2025/02/24 更新: 2025/02/24

米ミシガン州のオークランド大学は、米議会議員の要請を受け、中国の3つの大学との提携をすべて終了すると発表した。米議会の一部議員は、これらの提携が米国の研究成果の流出を招き、中国(中国共産党)軍の技術的優位性を高める可能性があると懸念を示していた。

米議会、提携解消を要請

先週、米下院対中共特別委員会のジョン・ムーレナール委員長と教育・労働委員会のティム・ウォルバーグ委員長は、オークランド大学に対し、長春理工大学、鄭州軽工業大学、北京信息科技大学との提携解消を求める書簡を送付した。

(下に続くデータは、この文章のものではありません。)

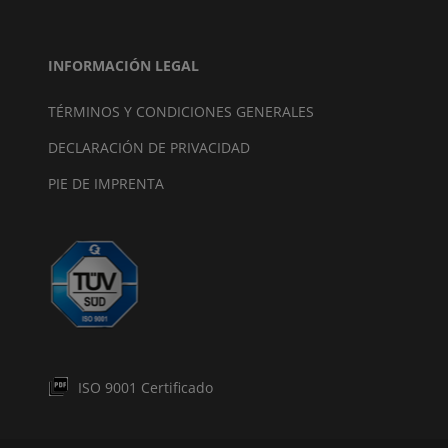
INFORMACIÓN LEGAL
TÉRMINOS Y CONDICIONES GENERALES
DECLARACIÓN DE PRIVACIDAD
PIE DE IMPRENTA
ISO 9001 Certificado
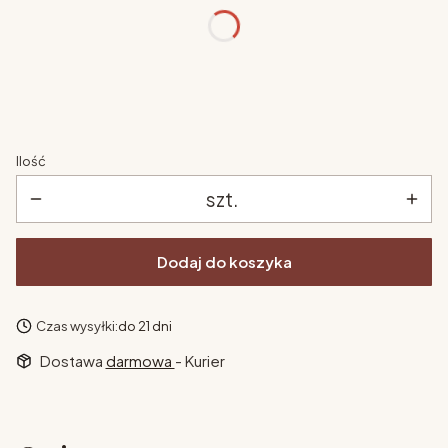
kolor
*
Wybierz
Ilość
szt.
Dodaj do koszyka
Czas wysyłki:
do 21 dni
Dostawa
darmowa
- Kurier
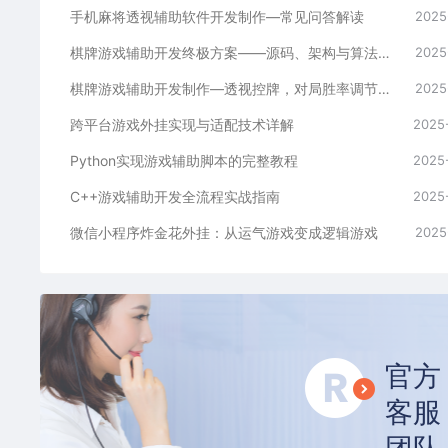
手机麻将透视辅助软件开发制作—常见问答解读
2025
棋牌游戏辅助开发终极方案——源码、架构与算法全解析
2025
棋牌游戏辅助开发制作—透视控牌，对局胜率调节源码解析与逻辑全流程
2025
跨平台游戏外挂实现与适配技术详解
2025
Python实现游戏辅助脚本的完整教程
2025
C++游戏辅助开发全流程实战指南
2025
微信小程序炸金花外挂：从运气游戏变成逻辑游戏
2025
官方
客服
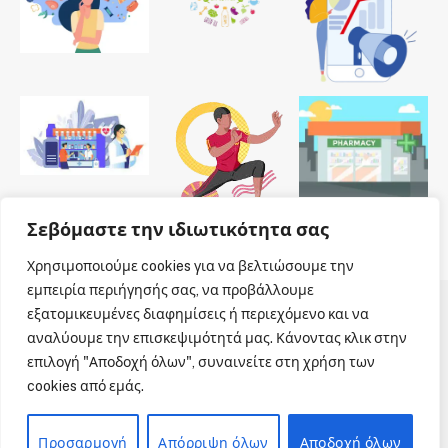
Σεβόμαστε την ιδιωτικότητα σας
Χρησιμοποιούμε cookies για να βελτιώσουμε την
εμπειρία περιήγησής σας, να προβάλλουμε
εξατομικευμένες διαφημίσεις ή περιεχόμενο και να
© 2026 Dailypharmanews. Designed by
Dailypharmanews
.
αναλύουμε την επισκεψιμότητά μας. Κάνοντας κλικ στην
επιλογή "Αποδοχή όλων", συναινείτε στη χρήση των
Αρχική
Όροι χρήσης
Πολιτική cookies
cookies από εμάς.
Πολιτική απορρήτου
Πνευματική Ιδιοκτησία
Επικοινωνία
Προσαρμογή
Απόρριψη όλων
Αποδοχή όλων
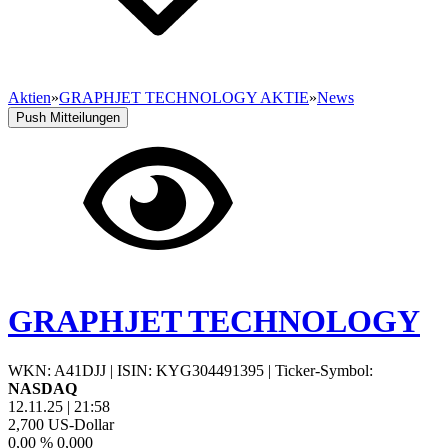
Aktien
»
GRAPHJET TECHNOLOGY AKTIE
»
News
Push Mitteilungen
GRAPHJET TECHNOLOGY
WKN: A41DJJ
|
ISIN: KYG304491395
|
Ticker-Symbol:
NASDAQ
12.11.25
|
21:58
2,700
US-Dollar
0,00 %
0,000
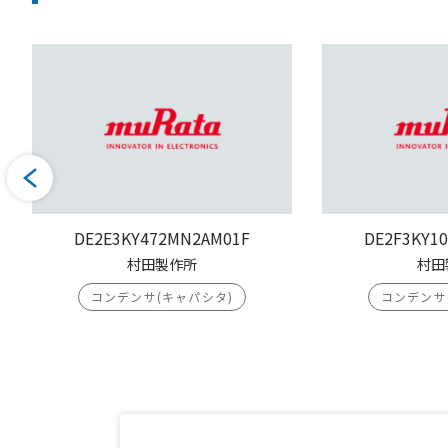
DE2E3KY472MN2AM01F
DE2F3KY1
村田製作所
村田
コンデンサ(キャパシタ)
コンデンサ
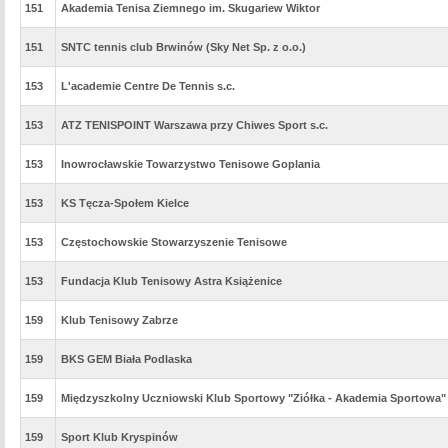
151
Akademia Tenisa Ziemnego im. Skugariew Wiktor
151
SNTC tennis club Brwinów (Sky Net Sp. z o.o.)
153
L'academie Centre De Tennis s.c.
153
ATZ TENISPOINT Warszawa przy Chiwes Sport s.c.
153
Inowrocławskie Towarzystwo Tenisowe Goplania
153
KS Tęcza-Społem Kielce
153
Częstochowskie Stowarzyszenie Tenisowe
153
Fundacja Klub Tenisowy Astra Książenice
159
Klub Tenisowy Zabrze
159
BKS GEM Biała Podlaska
159
Międzyszkolny Uczniowski Klub Sportowy "Ziółka - Akademia Sportowa"
159
Sport Klub Kryspinów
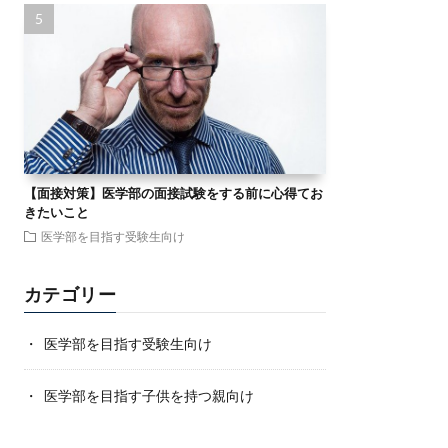
【面接対策】医学部の面接試験をする前に心得てお
きたいこと
医学部を目指す受験生向け
カテゴリー
医学部を目指す受験生向け
医学部を目指す子供を持つ親向け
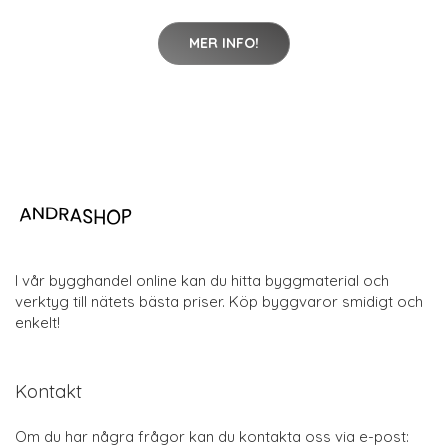
MER INFO!
I vår bygghandel online kan du hitta byggmaterial och
verktyg till nätets bästa priser. Köp byggvaror smidigt och
enkelt!
Kontakt
Om du har några frågor kan du kontakta oss via e-post:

書簡では、中国共産党(中共)政府が米国のオープンな研究環境を悪用し、知的財産の窃取やスパイ活動を行っていると指摘。オークランド大学と中国の学術機関との提携は、国家安全保障上の重大なリスクと警告した。

また、「中国との学術協力は米国の研究の安全を脅かし、機密技術の流出を助長し、米国の納税者が拠出する研究資金の適正な活用を損なう可能性がある」とも記されていた。

ムーレナール議員は声明で、長春理工大学は「国防技術の発展を担う」と明言しており、吉林省政府と中国国防科技工業局の共同管理下にあると指摘。また、北京信息科技大学も中共の軍事研究において重要な役割を果たしていると自認しているほか、鄭州軽工業大学も「国防教育先進機関」として表彰されていることを問題視した。

オークランド大学、提携終了を決定

オークランド大学のケビン・コーコラン暫定学務担当副学長兼学部長は、米メディアCrain’s Detroit Businessの取材に対し、「議員の懸念を理解し、3大学との提携を終了する」と明言した。

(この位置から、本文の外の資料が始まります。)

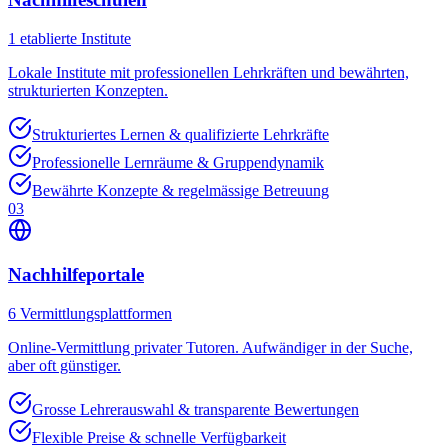
1
etablierte Institute
Lokale Institute mit professionellen Lehrkräften und bewährten,
strukturierten Konzepten.
Strukturiertes Lernen & qualifizierte Lehrkräfte
Professionelle Lernräume & Gruppendynamik
Bewährte Konzepte & regelmässige Betreuung
03
Nachhilfeportale
6
Vermittlungsplattformen
Online-Vermittlung privater Tutoren. Aufwändiger in der Suche,
aber oft günstiger.
Grosse Lehrerauswahl & transparente Bewertungen
Flexible Preise & schnelle Verfügbarkeit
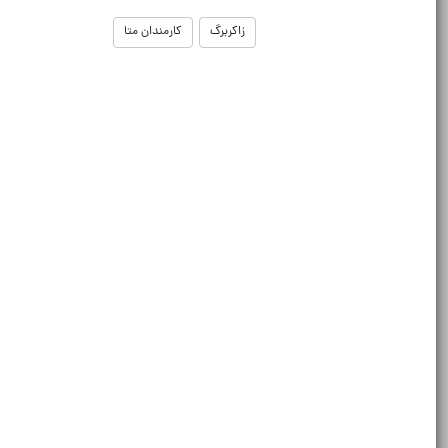
زاکربرگ
کارمندان متا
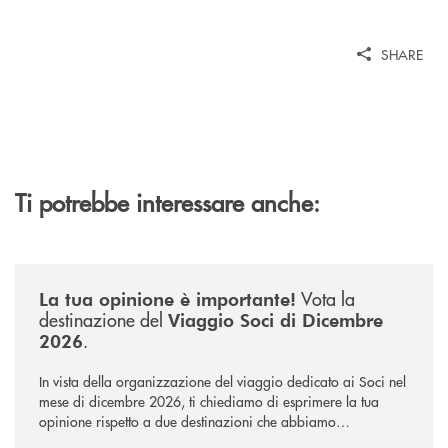
SHARE
Ti potrebbe interessare anche:
/news/sondaggio-destinazione-iniziativa-soci-2026/
Vota la
La tua opinione è importante!
destinazione del
Viaggio Soci di Dicembre
.
2026
In vista della organizzazione del viaggio dedicato ai Soci nel
mese di dicembre 2026, ti chiediamo di esprimere la tua
opinione rispetto a due destinazioni che abbiamo
selezionato. Per votare la destinazione preferita,
utilizza la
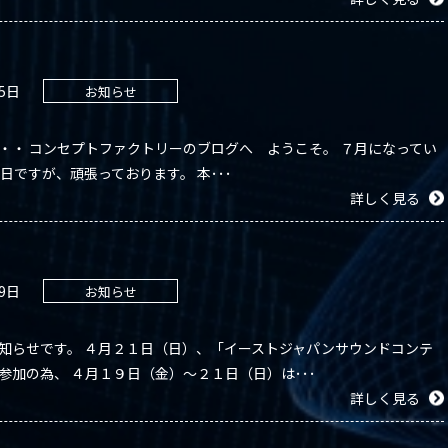
05日
お知らせ
・・ コンセプトファクトリーのブログへ ようこそ。 ７月になってい
日ですが、頑張っております。 本･･･
詳しく見る
19日
お知らせ
知らせです。 ４月２１日（日）、「イーストジャパンサウンドコンテ
参加の為、 ４月１９日（金）～２１日（日）は･･･
詳しく見る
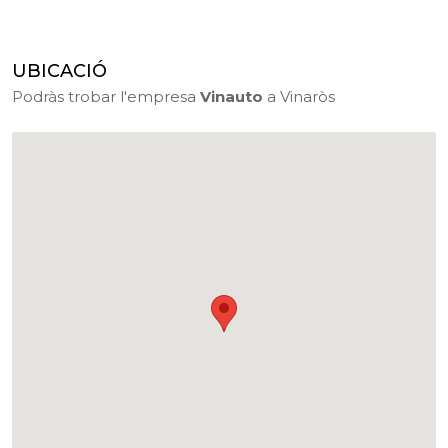
UBICACIÓ
Podràs trobar l'empresa
Vinauto
a Vinaròs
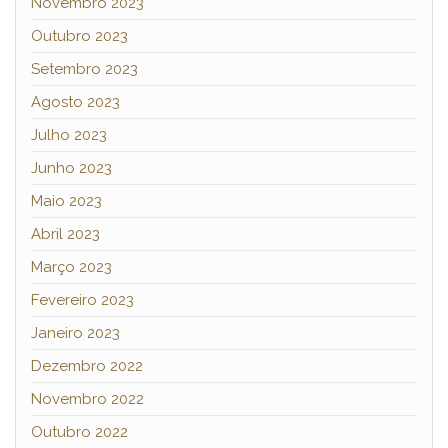
Novembro 2023
Outubro 2023
Setembro 2023
Agosto 2023
Julho 2023
Junho 2023
Maio 2023
Abril 2023
Março 2023
Fevereiro 2023
Janeiro 2023
Dezembro 2022
Novembro 2022
Outubro 2022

同氏によると、オークランド大学はすでに共同研究の見直しを進めており、2024年末にこれらのプロジェクトの終了に着手したという。さらに、「米国の研究能力や知的財産、納税者の投資が中共政府や中国共産党に利用されることを防ぐため、慎重に対応する」と述べた。

両議員はオークランド大学だけでなく、東ミシガン大学デトロイト・マーシー大学にも書簡を送付している。

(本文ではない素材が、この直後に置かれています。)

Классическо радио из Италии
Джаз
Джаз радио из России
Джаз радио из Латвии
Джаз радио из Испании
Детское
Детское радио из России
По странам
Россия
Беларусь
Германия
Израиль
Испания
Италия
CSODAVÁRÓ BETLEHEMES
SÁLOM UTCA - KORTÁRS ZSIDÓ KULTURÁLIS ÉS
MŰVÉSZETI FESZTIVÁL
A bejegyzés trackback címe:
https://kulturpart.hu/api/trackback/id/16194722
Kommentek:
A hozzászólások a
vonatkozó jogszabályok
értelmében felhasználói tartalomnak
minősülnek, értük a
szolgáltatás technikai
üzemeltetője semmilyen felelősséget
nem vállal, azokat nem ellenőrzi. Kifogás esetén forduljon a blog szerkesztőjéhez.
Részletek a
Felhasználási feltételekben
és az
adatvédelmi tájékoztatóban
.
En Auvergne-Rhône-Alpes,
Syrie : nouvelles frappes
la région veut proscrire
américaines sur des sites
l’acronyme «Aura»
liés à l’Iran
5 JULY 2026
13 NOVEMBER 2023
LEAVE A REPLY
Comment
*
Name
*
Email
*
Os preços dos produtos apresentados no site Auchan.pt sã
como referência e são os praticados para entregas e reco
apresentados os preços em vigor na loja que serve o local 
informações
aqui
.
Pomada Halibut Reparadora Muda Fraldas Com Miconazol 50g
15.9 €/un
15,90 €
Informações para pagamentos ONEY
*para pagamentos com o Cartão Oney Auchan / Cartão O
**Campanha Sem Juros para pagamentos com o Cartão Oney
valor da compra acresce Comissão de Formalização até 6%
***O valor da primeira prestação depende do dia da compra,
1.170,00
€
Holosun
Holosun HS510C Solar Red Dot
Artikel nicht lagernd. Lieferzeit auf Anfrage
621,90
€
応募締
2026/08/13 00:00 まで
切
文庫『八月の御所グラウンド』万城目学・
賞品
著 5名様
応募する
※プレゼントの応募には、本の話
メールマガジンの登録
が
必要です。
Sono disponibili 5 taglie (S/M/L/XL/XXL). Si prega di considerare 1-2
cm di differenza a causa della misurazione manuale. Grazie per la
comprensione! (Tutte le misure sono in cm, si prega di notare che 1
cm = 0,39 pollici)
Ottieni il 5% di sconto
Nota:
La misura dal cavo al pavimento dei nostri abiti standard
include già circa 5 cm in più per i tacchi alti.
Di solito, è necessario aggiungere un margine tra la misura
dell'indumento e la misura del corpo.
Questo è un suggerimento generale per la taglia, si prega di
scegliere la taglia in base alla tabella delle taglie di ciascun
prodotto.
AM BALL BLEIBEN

東ミシガン大学は、「情報・技術移転に関するすべての連邦法を順守している」としながらも、議員の指摘を慎重に検討し、対応を決定するとコメント。

デトロイト・マーシー大学のドナルド・テイラー学長も、中国の4大学との提携を見直し、結論が出次第、議員に報告すると述べた。

また、昨年にはミシガン大学も同様の警告を受け、今年1月に中国・上海交通大学との20年以上にわたる学術提携を解消している。

米中の学術交流に厳しい視線

オークランド大学の対応は、ジョージア工科大学やカリフォルニア大学バークレー校などにも広がり、これらの大学も中国との共同研究を終了している。

今後、米中間の学術交流や共同研究は、国家安全保障の観点からさらに厳しく審査される可能性が高い。特に、米国の納税者の資金が中共の軍事技術開発に流用されることを防ぐための規制強化が進む見通しだ。